Output range, inclusive: from the line containing "Summer (230, 2433)" to the line containing "REMIX PROJECT (208, 476)". Restate those lines from the data below word for word and only those.

- **Data extracts**:
◆ ◆ ◆ ◆ ◆ ◆ ◆
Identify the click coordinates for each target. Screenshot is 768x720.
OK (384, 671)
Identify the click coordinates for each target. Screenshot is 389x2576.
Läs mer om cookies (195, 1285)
◆ ◆ ◆ ◆ ◆ ◆ ◆
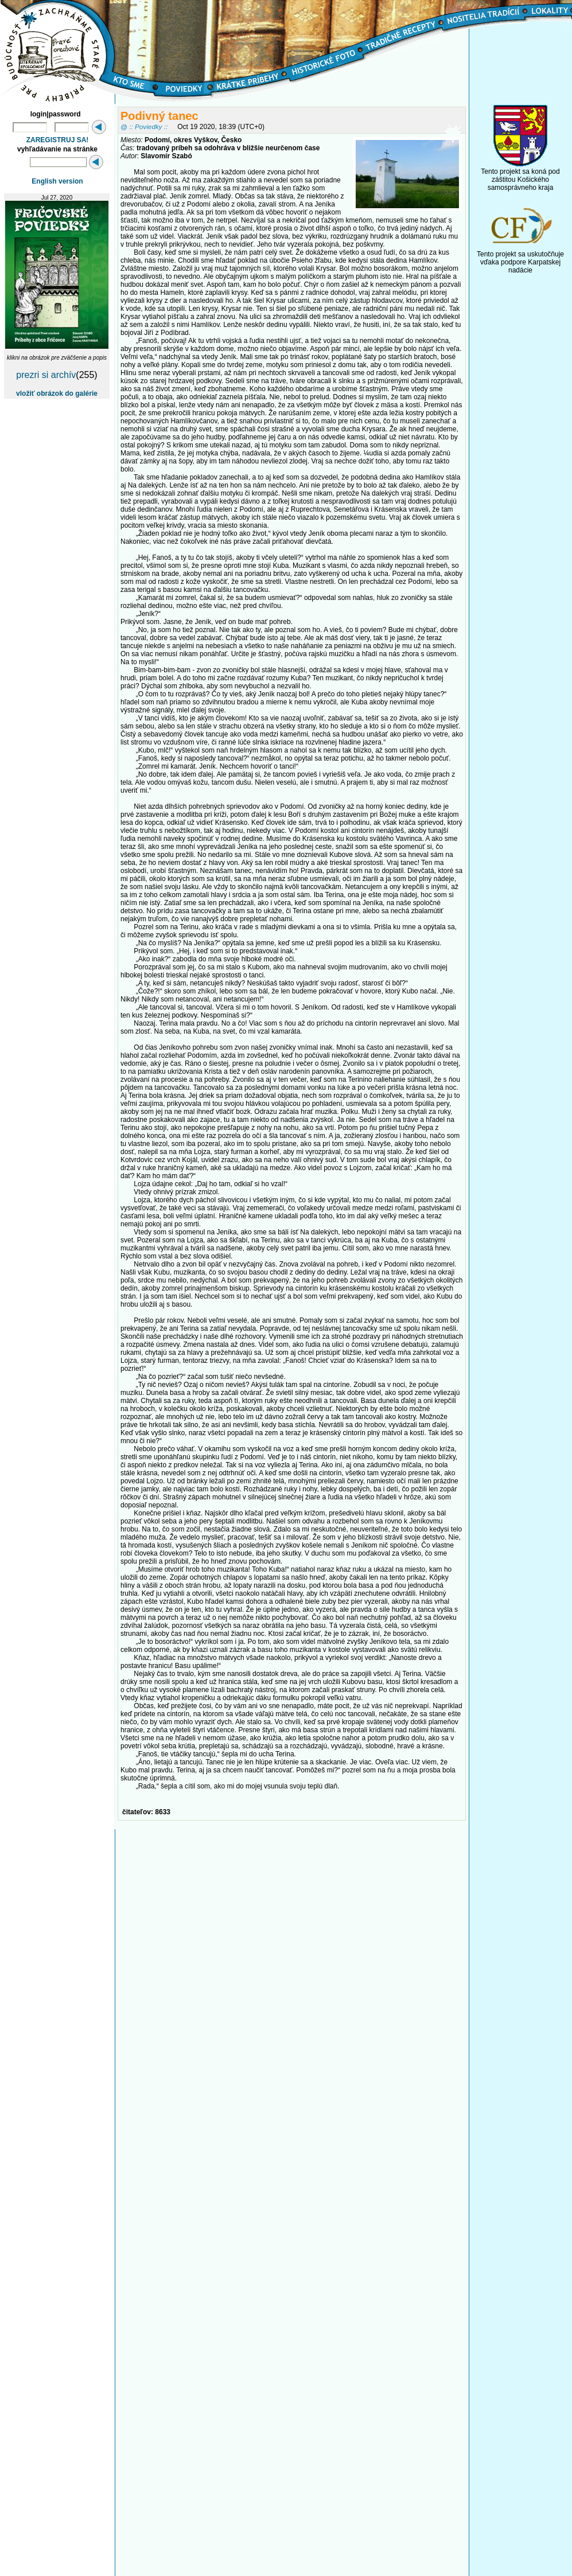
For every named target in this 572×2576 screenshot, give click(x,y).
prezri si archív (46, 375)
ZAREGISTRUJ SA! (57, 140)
◆ ◆ ◆ ◆ ◆ ◆ ◆
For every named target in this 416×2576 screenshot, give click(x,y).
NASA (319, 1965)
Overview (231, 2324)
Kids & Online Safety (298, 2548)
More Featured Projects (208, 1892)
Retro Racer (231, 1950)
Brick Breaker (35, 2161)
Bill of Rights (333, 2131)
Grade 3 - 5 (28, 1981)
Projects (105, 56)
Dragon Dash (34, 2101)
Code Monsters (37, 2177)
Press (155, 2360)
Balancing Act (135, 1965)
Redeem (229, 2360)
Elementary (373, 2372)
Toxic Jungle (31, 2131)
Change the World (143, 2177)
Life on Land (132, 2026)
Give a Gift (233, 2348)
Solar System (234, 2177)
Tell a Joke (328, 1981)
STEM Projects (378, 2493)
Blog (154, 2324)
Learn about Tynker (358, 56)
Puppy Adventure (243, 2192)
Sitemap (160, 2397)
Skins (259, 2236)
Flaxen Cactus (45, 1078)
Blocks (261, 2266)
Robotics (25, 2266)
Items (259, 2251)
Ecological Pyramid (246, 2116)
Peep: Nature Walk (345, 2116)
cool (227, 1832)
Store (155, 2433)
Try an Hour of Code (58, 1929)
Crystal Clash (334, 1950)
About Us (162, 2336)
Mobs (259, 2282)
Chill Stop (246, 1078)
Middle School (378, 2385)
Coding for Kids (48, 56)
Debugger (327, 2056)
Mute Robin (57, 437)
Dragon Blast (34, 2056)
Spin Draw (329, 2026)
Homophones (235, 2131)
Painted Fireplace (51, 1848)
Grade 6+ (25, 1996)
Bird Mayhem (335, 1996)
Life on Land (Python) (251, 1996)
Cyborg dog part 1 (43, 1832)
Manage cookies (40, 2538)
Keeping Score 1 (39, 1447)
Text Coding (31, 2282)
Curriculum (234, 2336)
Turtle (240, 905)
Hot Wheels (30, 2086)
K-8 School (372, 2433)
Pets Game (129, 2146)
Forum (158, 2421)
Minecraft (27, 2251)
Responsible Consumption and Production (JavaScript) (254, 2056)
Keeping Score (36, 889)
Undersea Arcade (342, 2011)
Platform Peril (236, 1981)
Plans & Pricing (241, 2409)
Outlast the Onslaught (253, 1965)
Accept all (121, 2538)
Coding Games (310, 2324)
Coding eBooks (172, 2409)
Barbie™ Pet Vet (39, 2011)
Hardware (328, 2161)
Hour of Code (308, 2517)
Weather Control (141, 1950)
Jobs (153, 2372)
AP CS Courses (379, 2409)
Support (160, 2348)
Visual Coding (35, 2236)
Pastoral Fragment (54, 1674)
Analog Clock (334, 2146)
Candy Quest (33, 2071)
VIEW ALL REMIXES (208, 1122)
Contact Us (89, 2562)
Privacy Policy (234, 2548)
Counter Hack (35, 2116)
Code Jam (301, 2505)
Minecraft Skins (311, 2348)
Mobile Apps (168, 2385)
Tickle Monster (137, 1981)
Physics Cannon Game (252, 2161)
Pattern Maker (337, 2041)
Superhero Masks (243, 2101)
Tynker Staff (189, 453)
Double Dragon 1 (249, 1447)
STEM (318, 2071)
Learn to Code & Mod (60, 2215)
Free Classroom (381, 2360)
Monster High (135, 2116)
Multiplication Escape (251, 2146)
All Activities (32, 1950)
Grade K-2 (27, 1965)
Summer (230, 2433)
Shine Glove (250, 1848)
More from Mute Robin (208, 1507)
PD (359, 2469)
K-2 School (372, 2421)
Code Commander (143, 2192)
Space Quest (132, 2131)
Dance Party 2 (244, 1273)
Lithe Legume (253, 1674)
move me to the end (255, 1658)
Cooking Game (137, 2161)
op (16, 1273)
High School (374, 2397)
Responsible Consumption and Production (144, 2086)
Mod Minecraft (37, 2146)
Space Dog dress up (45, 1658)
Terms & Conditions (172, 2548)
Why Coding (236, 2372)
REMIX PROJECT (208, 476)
◆ ◆ ◆ ◆ ◆ ◆ ◆
- **Solved exercise**:
Summer (230, 2433)
Shine Glove (250, 1848)
More from Mute Robin (208, 1507)
PD (359, 2469)
K-2 School (372, 2421)
Code Commander (143, 2192)
Space Quest (132, 2131)
Dance Party 2 (244, 1273)
Lithe Legume (253, 1674)
move me to the end (255, 1658)
Cooking Game (137, 2161)
op (16, 1273)
High School (374, 2397)
Responsible Consumption and Production (144, 2086)
Mod Minecraft (37, 2146)
Space Dog dress up (45, 1658)
Terms & Conditions (172, 2548)
Why Coding (236, 2372)
REMIX PROJECT (208, 476)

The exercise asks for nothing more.